On first reading, I was thinking the Good approach would be to go out and run new experiments and measurements, incorporating the lessons from their flawed data, to avoid making the same mistakes again.  This can be quite expensive, but it is really the only way to increase the validity of the data.  Just saying "We can't trust our conclusions," throws away the opportunity to learn from earlier mistakes and come up with better measurements next time.  [[User:Nutster|Nutster]] ([[User talk:Nutster|talk]]) 14:38, 28 July 2021 (UTC)
 
 
Is this a reference to Biogen? Doing some motivated post hoc subgroup analysis to get Aduhelm approved.
 
 
From what I know, the "very bad" approach is becoming common in data science, see the Wikipedia page for {{w|Synthetic_data#Synthetic_data_in_machine_learning}} or, when done on a single feature at a time, {{w|Imputation_(statistics)}}. The reason imputation can be problematic because the data is missing due to some confounding variable, so trying to fill in based on existing values will bias the results.

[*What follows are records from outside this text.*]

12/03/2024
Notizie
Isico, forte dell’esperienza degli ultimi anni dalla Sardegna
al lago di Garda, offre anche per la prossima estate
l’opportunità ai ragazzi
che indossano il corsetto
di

A slightly related example is for class imbalance, where some groups are underrepresented and therefore won't be predicted as accurately as overrepresented groups. Instead of gathering more data, especially more representative data, data scientists will often use something like SMOTE to generate more data.  An example of a widely used but frankly bad synthetic dataset is kddcup99.  [[Special:Contributions/172.68.142.147|172.68.142.147]] 05:25, 11 August 2021 (UTC)
 
 
Super Bad: So we used a RNG to make completely random data
 
 
Ultra Bad: So I just picked my favorite numbers to use as data
 
 
 
 
 
 
 
 
The joke here, is, that adding the artificial intelligence variable is going to get things really screwed up!